TSERT – Time Series ERT file format¶
This is the description of an example file format, highlighting the proposed process of describing and implementing new file formats.
Warning
This is an experimental file format subject to constant change. For now no backward compatibility between file format versions ist provided!
Name and aims of the new file format¶
Name: TSERT (name in REDA: tsert)
Provide a one-file format for monitoring-ERT data, including electrode positions and topography and metadata.

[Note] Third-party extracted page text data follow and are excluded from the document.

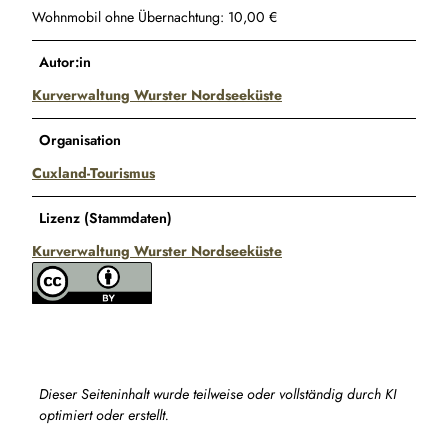
Wohnmobil ohne Übernachtung: 10,00 €
Autor:in
Kurverwaltung Wurster Nordseeküste
Organisation
Cuxland-Tourismus
Lizenz (Stammdaten)
Kurverwaltung Wurster Nordseeküste
Dieser Seiteninhalt wurde teilweise oder vollständig durch KI
optimiert oder erstellt.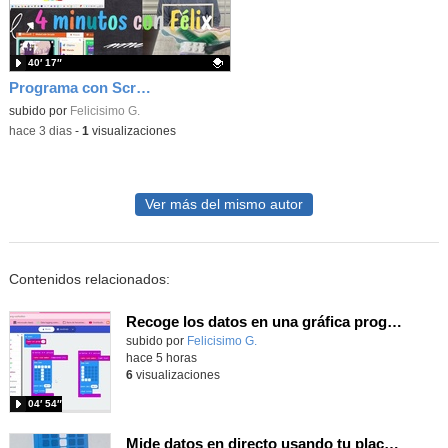
40′ 17″
Programa con Scratch juegos con los partidos del mundial 2026 ganados por España
Contenido educativo.
subido por
Felicisimo G.
-
hace 3 dias
-
1
visualizaciones
Ver más del mismo autor
Contenidos relacionados:
Recoge los datos en una gráfica programando tu placa microbit con MakeCode y conoce la Tª y nivel de luz en este eclipse
Contenido educativo.
subido por
Felicisimo G.
-
hace 5 horas
6
visualizaciones
04′ 54″
Mide datos en directo usando tu placa microbit y programando con MakeCode dos placas conectadas por radio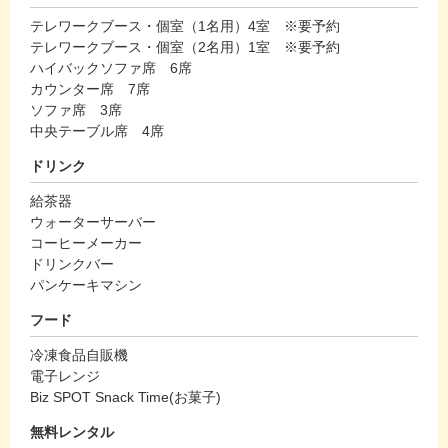
テレワークブース・個室（1名用）4室 ※要予約
テレワークブース・個室（2名用）1室 ※要予約
ハイバックソファ席 6席
カウンター席 7席
ソファ席 3席
中央テーブル席 4席
ドリンク
給茶器
ウォーターサーバー
コーヒーメーカー
ドリンクバー
パンケーキマシン
フード
冷凍食品自販機
電子レンジ
Biz SPOT Snack Time(お菓子)
無料レンタル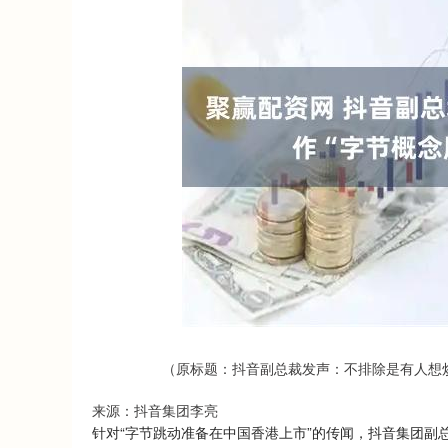
沪深300
4651.31
.08
-0.24%
-6.85
-0.
（原标题：抖音副总裁发声：不排除是有人想
来源：抖音集团李亮
针对“字节跳动准备在中国香港上市”的传闻，抖音集团副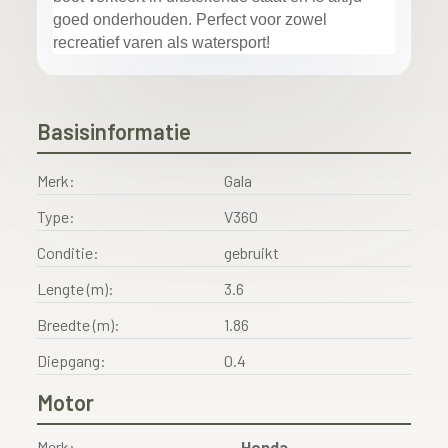
goed onderhouden. Perfect voor zowel
recreatief varen als watersport!
Basisinformatie
Merk:
Gala
Type:
V360
Conditie:
gebruikt
Lengte (m):
3.6
Breedte (m):
1.86
Diepgang:
0.4
Motor
Merk:
Honda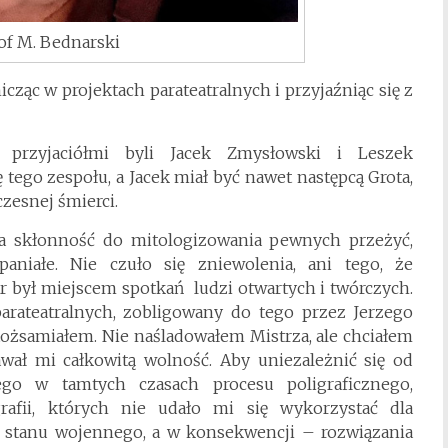
of M. Bednarski
cząc w projektach parateatralnych i przyjaźniąc się z
 przyjaciółmi byli Jacek Zmysłowski i Leszek
 tego zespołu, a Jacek miał być nawet następcą Grota,
zesnej śmierci.
ma skłonność do mitologizowania pewnych przeżyć,
niałe. Nie czuło się zniewolenia, ani tego, że
r był miejscem spotkań ludzi otwartych i twórczych.
arateatralnych, zobligowany do tego przez Jerzego
tożsamiałem. Nie naśladowałem Mistrza, ale chciałem
wał mi całkowitą wolność. Aby uniezależnić się od
ego w tamtych czasach procesu poligraficznego,
rafii, których nie udało mi się wykorzystać dla
 stanu wojennego, a w konsekwencji – rozwiązania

Investigate how to apply the features of the HDF5 container format to the storage of geoelectrical data
Investigate how to best store meta data along with the data
Investigate using compression techniques to reduce the file size
Features¶
The TSERT file format
stores multiple time steps of ERT data
stores multiple versions (i.e. filtered/unfiltered) of each data set
stores electrode positions
stores topography information
stores metadata
within one HDF5 file for easy storage and distribution.
Required external python libraries¶
h5py
Structure¶
Data is stored in one hdf5 file and structured in a hierachical tree structure
Each timestep is stored in its own HDF group
(option) We could store metadata directly in the corresponding attributes of each group, or we could write json-codified metadata into one attribute
Each time step is stored in its own group:
/ /.attrs['file_format'] = 'tsert' /.attrs['format_version'] = 0.1 INDEX/index <- pandas.DataFrame which holds TS_KEY<->datetime/timestep info; one column: value ELECTRODES/ ELECTRODE_POSITIONS <- pandas.DataFrame TOPOGRAPHY/ [...] ERT_DATA/ [TS_KEY].attrs['metadata'] <- metadata for this data set ERT_DATA/[TS_KEY]/base <- original data set ERT_DATA/[TS_KEY]/v1 <- filter data set, version 1 ERT_DATA/[TS_KEY]/v1.attrs['filters'] <- metadata for filtered data set (not implemented) ERT_DATA/[TS_KEY]/v2 <- filter data set, version 2 ERT_DATA/[TS_KEY]/v2.attrs['filters'] <- metadata for filtered data set (not implemented)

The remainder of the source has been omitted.